*Task data*:
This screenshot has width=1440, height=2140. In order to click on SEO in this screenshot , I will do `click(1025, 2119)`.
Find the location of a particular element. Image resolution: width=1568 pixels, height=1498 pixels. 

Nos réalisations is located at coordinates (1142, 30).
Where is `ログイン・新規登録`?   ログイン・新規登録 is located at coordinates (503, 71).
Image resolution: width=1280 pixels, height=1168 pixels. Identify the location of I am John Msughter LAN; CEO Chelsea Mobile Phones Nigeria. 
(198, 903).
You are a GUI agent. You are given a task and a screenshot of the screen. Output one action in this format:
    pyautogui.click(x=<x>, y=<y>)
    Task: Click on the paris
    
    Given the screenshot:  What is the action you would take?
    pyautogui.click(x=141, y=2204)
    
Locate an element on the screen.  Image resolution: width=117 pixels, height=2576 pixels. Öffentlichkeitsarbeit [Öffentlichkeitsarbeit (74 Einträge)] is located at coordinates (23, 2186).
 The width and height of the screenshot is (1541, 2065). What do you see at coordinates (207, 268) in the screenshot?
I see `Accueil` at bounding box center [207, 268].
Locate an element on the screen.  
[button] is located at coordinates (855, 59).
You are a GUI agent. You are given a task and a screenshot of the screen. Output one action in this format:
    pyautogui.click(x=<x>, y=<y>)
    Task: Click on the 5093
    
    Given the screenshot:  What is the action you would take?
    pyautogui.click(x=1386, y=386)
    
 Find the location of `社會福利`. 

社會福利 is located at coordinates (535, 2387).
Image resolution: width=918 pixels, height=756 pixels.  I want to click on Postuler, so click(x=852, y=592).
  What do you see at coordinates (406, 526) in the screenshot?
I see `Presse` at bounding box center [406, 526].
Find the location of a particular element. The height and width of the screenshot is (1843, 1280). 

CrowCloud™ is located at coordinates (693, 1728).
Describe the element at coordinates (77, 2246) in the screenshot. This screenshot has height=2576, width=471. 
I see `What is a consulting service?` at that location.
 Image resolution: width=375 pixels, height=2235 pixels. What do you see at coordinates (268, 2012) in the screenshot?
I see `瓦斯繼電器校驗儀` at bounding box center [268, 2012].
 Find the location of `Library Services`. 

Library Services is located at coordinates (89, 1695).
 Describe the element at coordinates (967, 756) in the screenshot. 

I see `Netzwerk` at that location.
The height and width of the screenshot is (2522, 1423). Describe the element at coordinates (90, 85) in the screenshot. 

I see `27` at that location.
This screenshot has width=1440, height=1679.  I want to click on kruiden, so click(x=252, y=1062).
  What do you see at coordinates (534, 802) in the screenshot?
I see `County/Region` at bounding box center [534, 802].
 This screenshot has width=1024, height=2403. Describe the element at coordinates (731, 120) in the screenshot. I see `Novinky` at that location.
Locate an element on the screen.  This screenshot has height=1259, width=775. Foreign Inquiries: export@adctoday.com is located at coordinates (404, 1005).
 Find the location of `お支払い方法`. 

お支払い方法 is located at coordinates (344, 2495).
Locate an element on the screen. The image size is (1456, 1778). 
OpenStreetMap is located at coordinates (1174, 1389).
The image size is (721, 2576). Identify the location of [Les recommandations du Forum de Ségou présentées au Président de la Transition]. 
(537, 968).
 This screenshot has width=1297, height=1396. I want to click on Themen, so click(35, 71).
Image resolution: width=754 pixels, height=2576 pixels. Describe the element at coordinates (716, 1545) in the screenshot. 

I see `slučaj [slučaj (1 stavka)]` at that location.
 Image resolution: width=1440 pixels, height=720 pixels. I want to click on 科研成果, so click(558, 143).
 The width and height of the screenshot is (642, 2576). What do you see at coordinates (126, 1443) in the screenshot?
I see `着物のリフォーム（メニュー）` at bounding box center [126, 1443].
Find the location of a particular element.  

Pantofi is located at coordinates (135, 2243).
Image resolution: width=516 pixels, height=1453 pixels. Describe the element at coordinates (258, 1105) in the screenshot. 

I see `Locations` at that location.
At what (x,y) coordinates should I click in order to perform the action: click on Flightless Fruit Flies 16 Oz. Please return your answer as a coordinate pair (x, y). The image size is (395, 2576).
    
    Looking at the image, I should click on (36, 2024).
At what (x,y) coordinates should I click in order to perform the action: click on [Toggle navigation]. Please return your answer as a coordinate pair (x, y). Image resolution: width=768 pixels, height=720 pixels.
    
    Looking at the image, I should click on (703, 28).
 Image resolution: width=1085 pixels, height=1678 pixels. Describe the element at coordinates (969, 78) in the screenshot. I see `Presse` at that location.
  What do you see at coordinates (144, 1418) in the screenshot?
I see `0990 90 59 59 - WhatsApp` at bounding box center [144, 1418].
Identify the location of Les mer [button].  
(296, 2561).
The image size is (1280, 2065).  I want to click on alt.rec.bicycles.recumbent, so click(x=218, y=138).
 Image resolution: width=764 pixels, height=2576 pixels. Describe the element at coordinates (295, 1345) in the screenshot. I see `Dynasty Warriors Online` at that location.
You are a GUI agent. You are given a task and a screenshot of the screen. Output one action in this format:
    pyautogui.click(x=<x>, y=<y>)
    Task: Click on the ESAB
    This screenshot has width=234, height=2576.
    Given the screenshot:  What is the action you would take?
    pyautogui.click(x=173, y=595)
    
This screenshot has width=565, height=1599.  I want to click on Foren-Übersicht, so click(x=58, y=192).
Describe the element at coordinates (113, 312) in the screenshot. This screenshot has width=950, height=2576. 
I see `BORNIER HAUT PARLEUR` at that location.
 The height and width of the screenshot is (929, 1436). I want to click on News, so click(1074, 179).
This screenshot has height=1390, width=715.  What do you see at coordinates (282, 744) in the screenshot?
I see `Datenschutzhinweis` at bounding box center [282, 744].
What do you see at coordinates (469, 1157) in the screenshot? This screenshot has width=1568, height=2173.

*What to work on*:
For each record above, give it again without a single change.

*Result of this task*:
This screenshot has width=1440, height=2140. In order to click on SEO in this screenshot , I will do `click(1025, 2119)`.
Find the location of a particular element. Image resolution: width=1568 pixels, height=1498 pixels. 

Nos réalisations is located at coordinates (1142, 30).
Where is `ログイン・新規登録`?   ログイン・新規登録 is located at coordinates (503, 71).
Image resolution: width=1280 pixels, height=1168 pixels. Identify the location of I am John Msughter LAN; CEO Chelsea Mobile Phones Nigeria. 
(198, 903).
You are a GUI agent. You are given a task and a screenshot of the screen. Output one action in this format:
    pyautogui.click(x=<x>, y=<y>)
    Task: Click on the paris
    
    Given the screenshot:  What is the action you would take?
    pyautogui.click(x=141, y=2204)
    
Locate an element on the screen.  Image resolution: width=117 pixels, height=2576 pixels. Öffentlichkeitsarbeit [Öffentlichkeitsarbeit (74 Einträge)] is located at coordinates (23, 2186).
 The width and height of the screenshot is (1541, 2065). What do you see at coordinates (207, 268) in the screenshot?
I see `Accueil` at bounding box center [207, 268].
Locate an element on the screen.  
[button] is located at coordinates (855, 59).
You are a GUI agent. You are given a task and a screenshot of the screen. Output one action in this format:
    pyautogui.click(x=<x>, y=<y>)
    Task: Click on the 5093
    
    Given the screenshot:  What is the action you would take?
    pyautogui.click(x=1386, y=386)
    
 Find the location of `社會福利`. 

社會福利 is located at coordinates (535, 2387).
Image resolution: width=918 pixels, height=756 pixels.  I want to click on Postuler, so click(x=852, y=592).
  What do you see at coordinates (406, 526) in the screenshot?
I see `Presse` at bounding box center [406, 526].
Find the location of a particular element. The height and width of the screenshot is (1843, 1280). 

CrowCloud™ is located at coordinates (693, 1728).
Describe the element at coordinates (77, 2246) in the screenshot. This screenshot has height=2576, width=471. 
I see `What is a consulting service?` at that location.
 Image resolution: width=375 pixels, height=2235 pixels. What do you see at coordinates (268, 2012) in the screenshot?
I see `瓦斯繼電器校驗儀` at bounding box center [268, 2012].
 Find the location of `Library Services`. 

Library Services is located at coordinates (89, 1695).
 Describe the element at coordinates (967, 756) in the screenshot. 

I see `Netzwerk` at that location.
The height and width of the screenshot is (2522, 1423). Describe the element at coordinates (90, 85) in the screenshot. 

I see `27` at that location.
This screenshot has width=1440, height=1679.  I want to click on kruiden, so click(x=252, y=1062).
  What do you see at coordinates (534, 802) in the screenshot?
I see `County/Region` at bounding box center [534, 802].
 This screenshot has width=1024, height=2403. Describe the element at coordinates (731, 120) in the screenshot. I see `Novinky` at that location.
Locate an element on the screen.  This screenshot has height=1259, width=775. Foreign Inquiries: export@adctoday.com is located at coordinates (404, 1005).
 Find the location of `お支払い方法`. 

お支払い方法 is located at coordinates (344, 2495).
Locate an element on the screen. The image size is (1456, 1778). 
OpenStreetMap is located at coordinates (1174, 1389).
The image size is (721, 2576). Identify the location of [Les recommandations du Forum de Ségou présentées au Président de la Transition]. 
(537, 968).
 This screenshot has width=1297, height=1396. I want to click on Themen, so click(35, 71).
Image resolution: width=754 pixels, height=2576 pixels. Describe the element at coordinates (716, 1545) in the screenshot. 

I see `slučaj [slučaj (1 stavka)]` at that location.
 Image resolution: width=1440 pixels, height=720 pixels. I want to click on 科研成果, so click(558, 143).
 The width and height of the screenshot is (642, 2576). What do you see at coordinates (126, 1443) in the screenshot?
I see `着物のリフォーム（メニュー）` at bounding box center [126, 1443].
Find the location of a particular element.  

Pantofi is located at coordinates (135, 2243).
Image resolution: width=516 pixels, height=1453 pixels. Describe the element at coordinates (258, 1105) in the screenshot. 

I see `Locations` at that location.
At what (x,y) coordinates should I click in order to perform the action: click on Flightless Fruit Flies 16 Oz. Please return your answer as a coordinate pair (x, y). The image size is (395, 2576).
    
    Looking at the image, I should click on (36, 2024).
At what (x,y) coordinates should I click in order to perform the action: click on [Toggle navigation]. Please return your answer as a coordinate pair (x, y). Image resolution: width=768 pixels, height=720 pixels.
    
    Looking at the image, I should click on (703, 28).
 Image resolution: width=1085 pixels, height=1678 pixels. Describe the element at coordinates (969, 78) in the screenshot. I see `Presse` at that location.
  What do you see at coordinates (144, 1418) in the screenshot?
I see `0990 90 59 59 - WhatsApp` at bounding box center [144, 1418].
Identify the location of Les mer [button].  
(296, 2561).
The image size is (1280, 2065).  I want to click on alt.rec.bicycles.recumbent, so click(x=218, y=138).
 Image resolution: width=764 pixels, height=2576 pixels. Describe the element at coordinates (295, 1345) in the screenshot. I see `Dynasty Warriors Online` at that location.
You are a GUI agent. You are given a task and a screenshot of the screen. Output one action in this format:
    pyautogui.click(x=<x>, y=<y>)
    Task: Click on the ESAB
    This screenshot has width=234, height=2576.
    Given the screenshot:  What is the action you would take?
    pyautogui.click(x=173, y=595)
    
This screenshot has width=565, height=1599.  I want to click on Foren-Übersicht, so click(x=58, y=192).
Describe the element at coordinates (113, 312) in the screenshot. This screenshot has width=950, height=2576. 
I see `BORNIER HAUT PARLEUR` at that location.
 The height and width of the screenshot is (929, 1436). I want to click on News, so click(1074, 179).
This screenshot has height=1390, width=715.  What do you see at coordinates (282, 744) in the screenshot?
I see `Datenschutzhinweis` at bounding box center [282, 744].
What do you see at coordinates (469, 1157) in the screenshot? This screenshot has width=1568, height=2173.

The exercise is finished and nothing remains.